The lines from the one containing "coercion, and that you were the person who" to the end of the entries, both included, are what you need to transcribe exactly, without pictures and without anything else.

....................

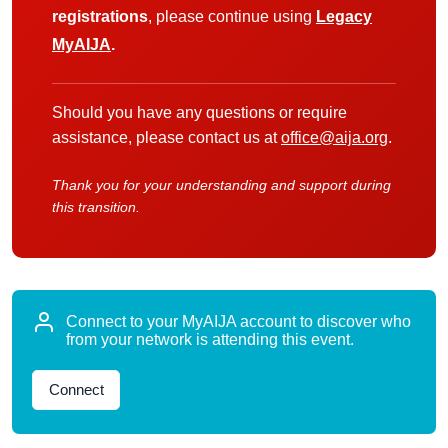
registrations
, please continue using
Legacy
MyAIJA
.
Should you have any questions or require
assistance, please contact us at
office@aija.org
.
Thank you for your understanding and support during
this transition.
Connect to your MyAIJA account to discover who
from your network is attending this event.
Connect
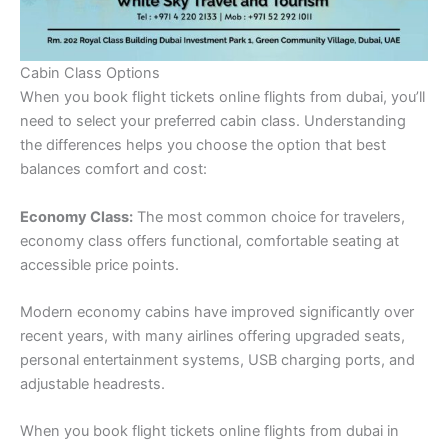
Cabin Class Options
When you book flight tickets online flights from dubai, you’ll
need to select your preferred cabin class. Understanding
the differences helps you choose the option that best
balances comfort and cost:
Economy Class:
The most common choice for travelers,
economy class offers functional, comfortable seating at
accessible price points.
Modern economy cabins have improved significantly over
recent years, with many airlines offering upgraded seats,
personal entertainment systems, USB charging ports, and
adjustable headrests.
When you book flight tickets online flights from dubai in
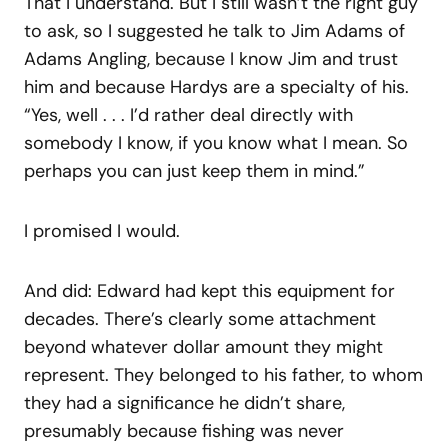
That I understand. But I still wasn’t the right guy
to ask, so I suggested he talk to Jim Adams of
Adams Angling, because I know Jim and trust
him and because Hardys are a specialty of his.
“Yes, well . . . I’d rather deal directly with
somebody I know, if you know what I mean. So
perhaps you can just keep them in mind.”
I promised I would.
And did: Edward had kept this equipment for
decades. There’s clearly some attachment
beyond whatever dollar amount they might
represent. They belonged to his father, to whom
they had a significance he didn’t share,
presumably because fishing was never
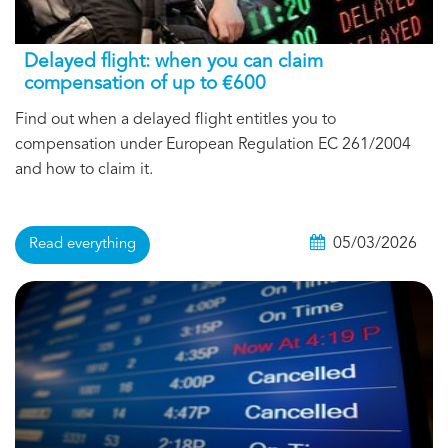
Delayed flight: when you can claim
compensation of up to €600
Find out when a delayed flight entitles you to
compensation under European Regulation EC 261/2004
and how to claim it.
05/03/2026
Read everything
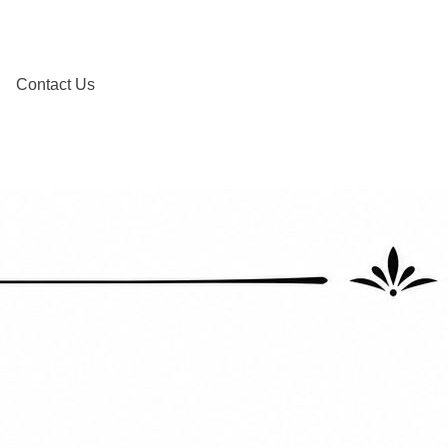
Contact Us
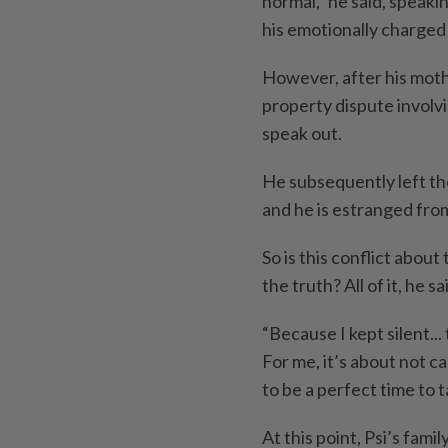
normal,” he said, speaki
his emotionally charged 
However, after his mothe
property dispute involvi
speak out.
He subsequently left th
and he is estranged from
So is this conflict abou
the truth? All of it, he sa
“Because I kept silent...
For me, it’s about not c
to be a perfect time to t
At this point, Psi’s fa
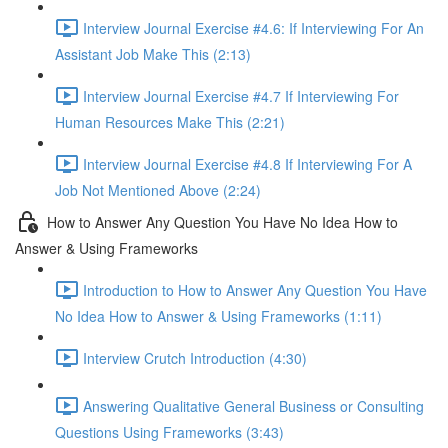
Interview Journal Exercise #4.6: If Interviewing For An
Assistant Job Make This (2:13)
Interview Journal Exercise #4.7 If Interviewing For
Human Resources Make This (2:21)
Interview Journal Exercise #4.8 If Interviewing For A
Job Not Mentioned Above (2:24)
How to Answer Any Question You Have No Idea How to
Answer & Using Frameworks
Introduction to How to Answer Any Question You Have
No Idea How to Answer & Using Frameworks (1:11)
Interview Crutch Introduction (4:30)
Answering Qualitative General Business or Consulting
Questions Using Frameworks (3:43)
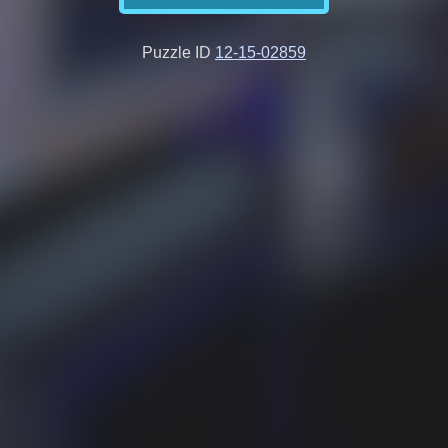
Puzzle ID
12-15-02859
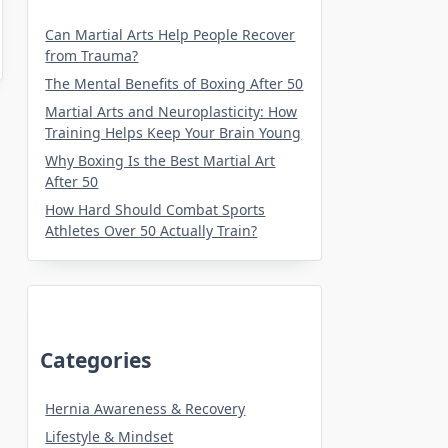
Can Martial Arts Help People Recover
from Trauma?
The Mental Benefits of Boxing After 50
Martial Arts and Neuroplasticity: How
Training Helps Keep Your Brain Young
Why Boxing Is the Best Martial Art
After 50
How Hard Should Combat Sports
Athletes Over 50 Actually Train?
Categories
Hernia Awareness & Recovery
Lifestyle & Mindset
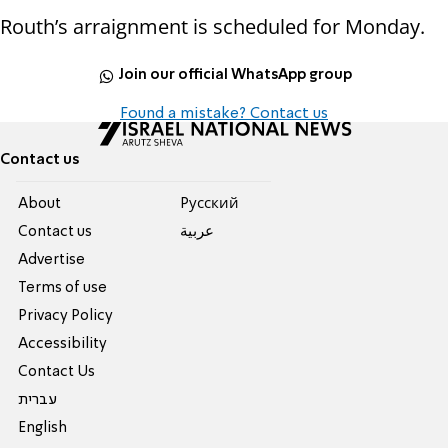
Routh’s arraignment is scheduled for Monday.
Join our official WhatsApp group
Found a mistake? Contact us
Contact us
About
Pусский
Contact us
عربية
Advertise
Terms of use
Privacy Policy
Accessibility
Contact Us
עברית
English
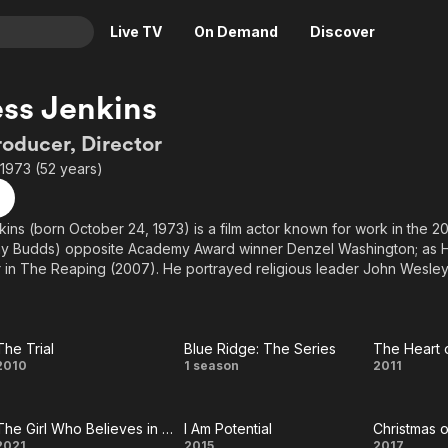
Live TV
On Demand
Discover
& TV
ss Jenkins
Animation
Movies
roducer, Director
Crime
News
1973 (52 years)
Drama
Reality
Horror
Adrenaline & Sci-Fi
ins (born October 24, 1973) is a film actor known for work in the
Ray Budds) opposite Academy Award winner Denzel Washington; as 
Romance
Daytime TV & Games
 in The Reaping (2007). He portrayed religious leader John Wesley
Thriller
Food, Home & Culture
 film Wesley (2009) with Golden Globe winner Kevin McCarthy an
egend June Lockhart. On television, Jenkins played Bobby Irons thr
Descriptive Audio
En Español
s One Tree Hill while also playing a recurring role on Lifetime's A
Music
rred in the true story "Unshackled" with Stacy Keach. He was nomina
The Trial
Blue Ridge: The Series
The Heart 
The
Blue
The 
2010
1 season
2011
estival for his portrayal of Bruce Snow in "Insignificant Others".
Trial
Ridge:
o
 Meisner method actor trained at the Playhouse West with Robert 
ted actor Jeff Goldblum.
The Girl Who Believes in Miracles
I Am Potential
Christmas 
The
Chri
2021
2015
2017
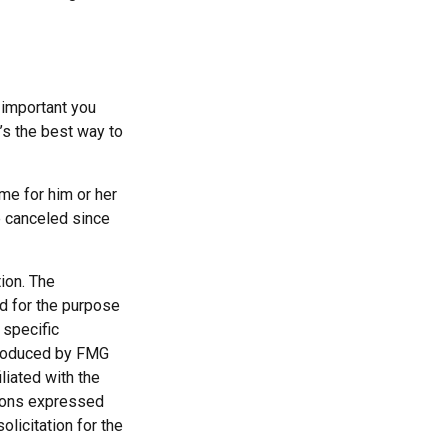
 important you
t’s the best way to
ime for him or her
e canceled since
ion. The
ed for the purpose
 specific
 produced by FMG
liated with the
nions expressed
licitation for the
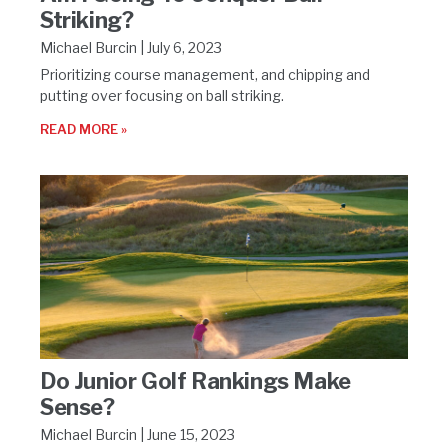
Striking?
Michael Burcin
July 6, 2023
Prioritizing course management, and chipping and
putting over focusing on ball striking.
READ MORE »
Do Junior Golf Rankings Make
Sense?
Michael Burcin
June 15, 2023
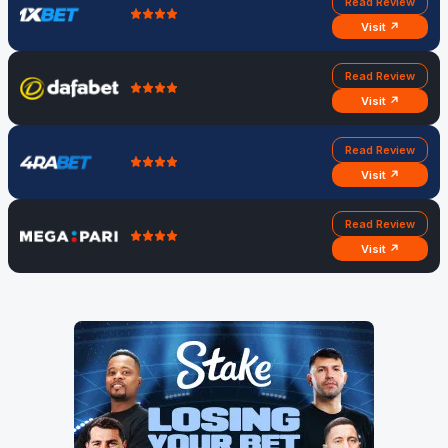
Read Review
Visit ↗
Read Review
Visit ↗
Read Review
Visit ↗
Read Review
Visit ↗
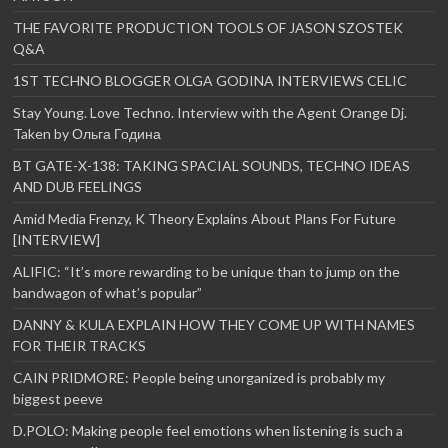
THE FAVORITE PRODUCTION TOOLS OF JASON SZOSTEK
Q&A
1ST TECHNO BLOGGER OLGA GODINA INTERVIEWS CELIC
Stay Young. Love Techno. Interview with the Agent Orange Dj.
Taken by Ольга Година
BT GATE-X-138: TAKING SPACIAL SOUNDS, TECHNO IDEAS
AND DUB FEELINGS
Amid Media Frenzy, K Theory Explains About Plans For Future
[INTERVIEW]
ALIFIC: “It’s more rewarding to be unique than to jump on the
bandwagon of what’s popular”
DANNY & KULA EXPLAIN HOW THEY COME UP WITH NAMES
FOR THEIR TRACKS
CAIN PRIDMORE: People being unorganized is probably my
biggest peeve
D.POLO: Making people feel emotions when listening is such a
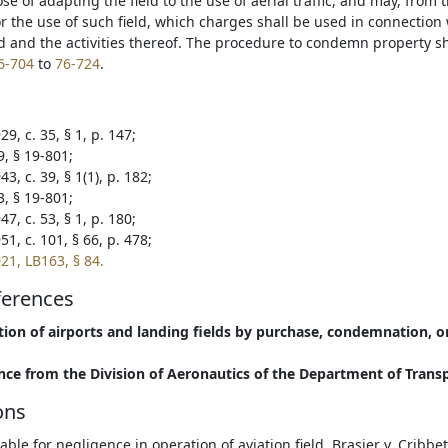
se of adapting the field to the use of aerial traffic, and may, from 
or the use of such field, which charges shall be used in connectio
ld and the activities thereof. The procedure to condemn property sh
6-704
to
76-724
.
9, c. 35, § 1, p. 147;
9, § 19-801;
3, c. 39, § 1(1), p. 182;
3, § 19-801;
7, c. 53, § 1, p. 180;
1, c. 101, § 66, p. 478;
21, LB163, § 84.
ferences
tion of airports and landing fields by purchase, condemnation, o
nce from the Division of Aeronautics of the Department of Trans
ons
liable for negligence in operation of aviation field. Brasier v. Cribb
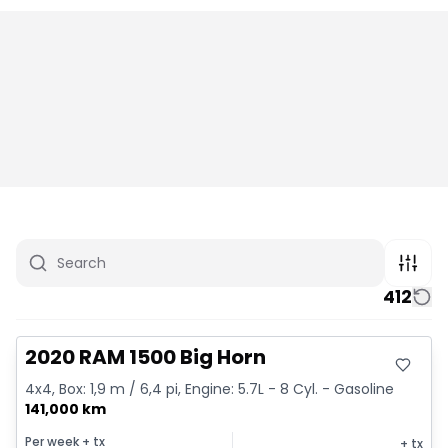
412
Great deal
2020 RAM 1500 Big Horn
4x4, Box: 1,9 m / 6,4 pi, Engine: 5.7L - 8 Cyl. - Gasoline
141,000 km
Per week
+ tx
+ tx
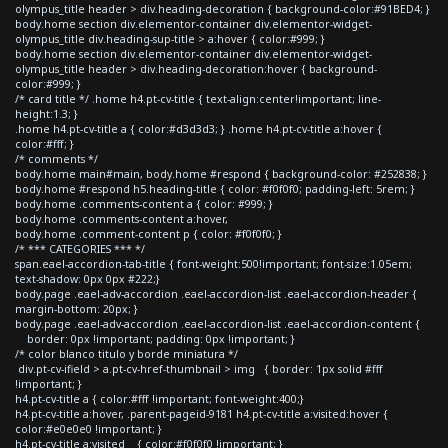
olympus_title header > div.heading-decoration { background-color:#91BED4; }
body.home section div.elementor-container div.elementor-widget-
olympus_title div.heading-sup-title > a:hover { color:#999; }
body.home section div.elementor-container div.elementor-widget-
olympus_title header > div.heading-decoration:hover { background-
color:#999; }
/* card title */ .home h4.pt-cv-title { text-align:center!important; line-
height:1.3; }
.home h4.pt-cv-title a { color:#d3d3d3; } .home h4.pt-cv-title a:hover {
color:#fff; }
/* comments */
body.home main#main, body.home #respond { background-color: #252838; }
body.home #respond h5.heading-title { color: #f0f0f0; padding-left: 5rem; }
body.home .comments-content a { color: #999; }
body.home .comments-content a:hover,
body.home .comment-content p { color: #f0f0f0; }
/* *** CATEGORIES *** */
span.eael-accordion-tab-title { font-weight:500!important; font-size:1.05em;
text-shadow: 0px 0px #222;}
body.page .eael-adv-accordion .eael-accordion-list .eael-accordion-header {
margin-bottom: 20px; }
body.page .eael-adv-accordion .eael-accordion-list .eael-accordion-content {
border: 0px !important; padding: 0px !important; }
/* color blanco titulo y borde miniatura */
div.pt-cv-ifield > a.pt-cv-href-thumbnail > img { border: 1px solid #fff
!important; }
h4.pt-cv-title a { color:#fff !important; font-weight:400;}
h4.pt-cv-title a:hover, .parent-pageid-9181 h4.pt-cv-title a:visited:hover {
color:#e0e0e0 !important; }
h4.pt-cv-title a:visited { color:#f0f0f0 !important; }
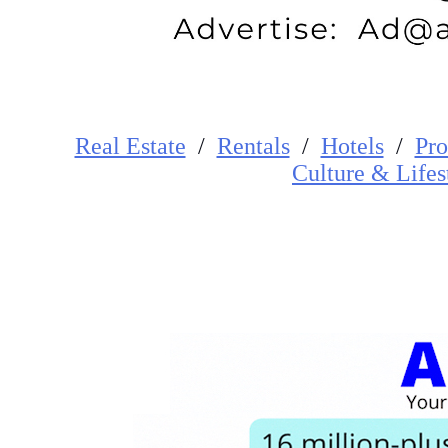
Real Estate
/
Rentals
/
Hotels
/
Pro
Cultur
e
&
Lifes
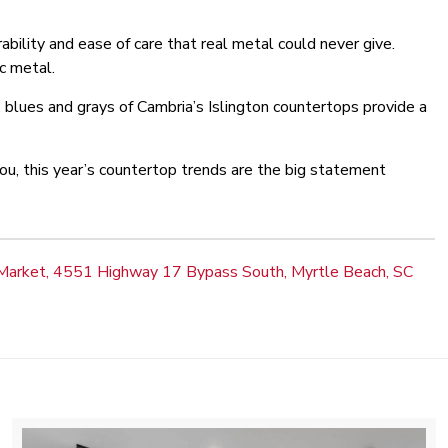
bility and ease of care that real metal could never give.
ic metal.
 blues and grays of Cambria’s Islington countertops provide a
u, this year’s countertop trends are the big statement
Market, 4551 Highway 17 Bypass South, Myrtle Beach, SC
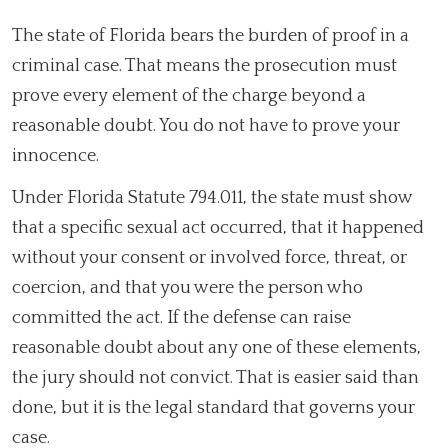
The state of Florida bears the burden of proof in a
criminal case. That means the prosecution must
prove every element of the charge beyond a
reasonable doubt. You do not have to prove your
innocence.
Under Florida Statute 794.011, the state must show
that a specific sexual act occurred, that it happened
without your consent or involved force, threat, or
coercion, and that you were the person who
committed the act. If the defense can raise
reasonable doubt about any one of these elements,
the jury should not convict. That is easier said than
done, but it is the legal standard that governs your
case.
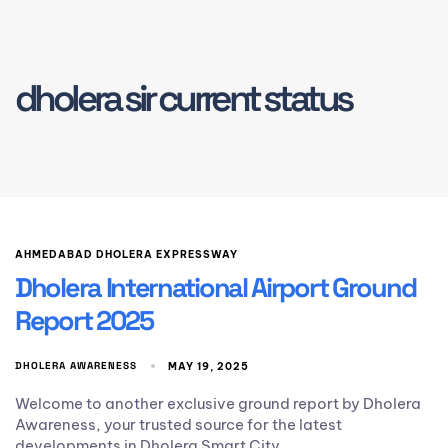
dholera sir current status
AHMEDABAD DHOLERA EXPRESSWAY
Dholera International Airport Ground
Report 2025
DHOLERA AWARENESS
MAY 19, 2025
Welcome to another exclusive ground report by Dholera
Awareness, your trusted source for the latest
developments in Dholera Smart City.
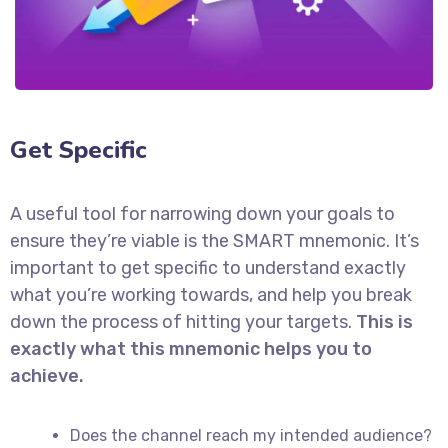
Get Specific
A useful tool for narrowing down your goals to
ensure they’re viable is the SMART mnemonic. It’s
important to get specific to understand exactly
what you’re working towards, and help you break
down the process of hitting your targets.
This is
exactly what this mnemonic helps you to
achieve.
Does the channel reach my intended audience?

....................

--- Answer to the problem ---
coercion, and that you were the person who
committed the act. If the defense can raise
reasonable doubt about any one of these elements,
the jury should not convict. That is easier said than
done, but it is the legal standard that governs your
case.
dholera sir current status
AHMEDABAD DHOLERA EXPRESSWAY
Dholera International Airport Ground
Report 2025
DHOLERA AWARENESS
MAY 19, 2025
Welcome to another exclusive ground report by Dholera
Awareness, your trusted source for the latest
developments in Dholera Smart City.
Get Specific
A useful tool for narrowing down your goals to
ensure they’re viable is the SMART mnemonic. It’s
important to get specific to understand exactly
what you’re working towards, and help you break
down the process of hitting your targets.
This is
exactly what this mnemonic helps you to
achieve.
Does the channel reach my intended audience?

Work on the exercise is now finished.